James Petiver (1663-1718) is known as the 'father of entomology'. He was the first to give butterflies English names, many of which - Brimstones, Admirals, Agues, Tortoiseshells - are still used to this today and it is with his catalogues and preserved specimens that the documented history of butterflies begins.

 

Science and Superstition

The intellectual changes which occurred during the second half of the Seventeenth Century have become known as the Scientific Revolution. The Royal Society was founded in 1662 and 'natural philosophers' gathered to discussed astronomy, physics, alchemy and mathematics.

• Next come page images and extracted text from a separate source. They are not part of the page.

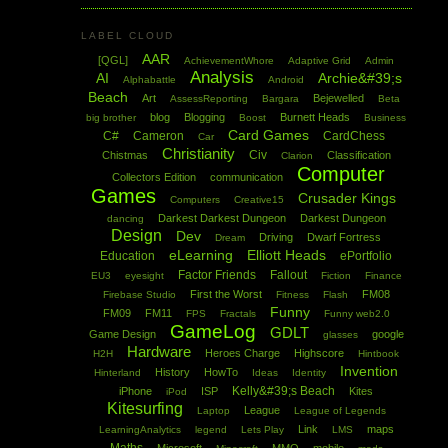
LABEL CLOUD
AAR
[QGL]
AchievementWhore
Adaptive Grid
Admin
Analysis
AI
Archie&#39;s
Alphabattle
Android
Beach
Art
Bejewelled
AssessReporting
Bargara
Beta
blog
Blogging
Burnett Heads
big brother
Boost
Business
Card Games
C#
Cameron
CardChess
Car
Christianity
Civ
Chistmas
Classification
Clarion
Computer
Collectors Edition
communication
Games
Crusader Kings
Computers
Creative15
Darkest Darkest Dungeon
Darkest Dungeon
dancing
Design
Dev
Driving
Dwarf Fortress
Dream
eLearning
Elliott Heads
Education
ePortfolio
Factor Friends
Fallout
EU3
eyesight
Fiction
Finance
First the Worst
FM08
Firebase Studio
Fitness
Flash
Funny
FM09
FM11
FPS
Fractals
Funny web2.0
GameLog
GDLT
Game Design
google
glasses
Hardware
Heroes Charge
Highscore
H2H
Hintbook
Invention
History
HowTo
Hinterland
Ideas
Identity
Kelly&#39;s Beach
iPhone
ISP
Kites
iPod
Kitesurfing
League
Laptop
League of Legends
Link
maps
LearningAnalytics
legend
Lets Play
LMS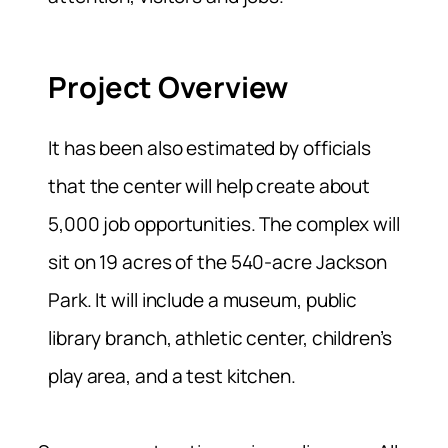
Project Overview
It has been also estimated by officials
that the center will help create about
5,000 job opportunities. The complex will
sit on 19 acres of the 540-acre Jackson
Park. It will include a museum, public
library branch, athletic center, children’s
play area, and a test kitchen.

Country mansions were filled with 'curios' and there was a great desire to collect, categorise and catalogue and bring order out of the chaos of the natural world.

 

Magic and Metamorphosis

As such, the Seventeenth Century was an age of entomological pioneering. With every parish containing ancient woods of warm, sheltered, flower-filled glades, there was a far greater abundance of butterflies than today, with many species as yet unnamed. But it was nowhere near the fashionable pursuit it would become in the 1700s and during the reign of Queen Victoria.

 

The earliest collectors like James Petiver, John Ray and Hans Sloane were amongst the first fellows of the Royal Society but still, in the Stuart Age, a butterfly net was a badge of oddness, with male collectors being accused of going bug hunting because he hadn't the spirit to follow the fox. 

 

Anyone who took an interest in butterflies was the subject of pity and derision and often misunderstood, or worse - one of Petiver's hunters was suspected of practising witchcraft and necromancy, since butterflies were thought to represent the souls of the dead. The process of metamorphosis was still a mystery, and was cause for much speculation. It was put forward as proof that alchemy was possible, that werewolves existed, and that God, the creator, did not, since it was generally believed that caterpillars were 'birthed' by leaves, by way of 'spontaneous generation’.

 

The isolated, mist-shrouded, half-drowned villages of Somerset - named Land of the Summer people, on account of the fact that much of it was flooded during the winter months - often seethed with resentments, grudges, suspicion and prejudice. And a woman who dared to forsake domesticity in favour of learning and science and what were considered 'masculine' pursuits', was especially prey to ridicule and superstition.

 

Civil War, Riot and Rebellion

The years of Lady Eleanor Glanville's life (1654 - 1709) encompasses a time of great change, instability and conflict in England. When Eleanor was born the country had been torn apart by bloody civil, Cromwell ruled the land as Lord Protector and Christmas was forbidden. Four years later, King Charles II was restored to the throne and presided over a court that puritans despised for its debauchery and decadence. The period until his death and the accession of James II in 1685 was almost as turbulent as the previous decades, marked by hatred and fear of Catholics that resulted in the Popish Plot and the Rye House Plot. There were two Dutch wars, the Great Plague and the Fire of London. Then, in 1688, came more upheaval and what is now termed the Glorious Revolution, which saw King James overthrown and the joint rule of William and Mary.

 

In Eleanor's home county of Somerset, wars continued late into the century, and brother turned once more against brother in the Monmouth Rebellion, which ended in the slaughter that was the Battle of Sedgemoor. Traditionally regarded as the last hand-to-hand battle to be fought on English soil, it resulted in what became known as the Bloody Assizes, the retribution of Judge Jefferies, which saw hundreds put to death at gallows all across the west country.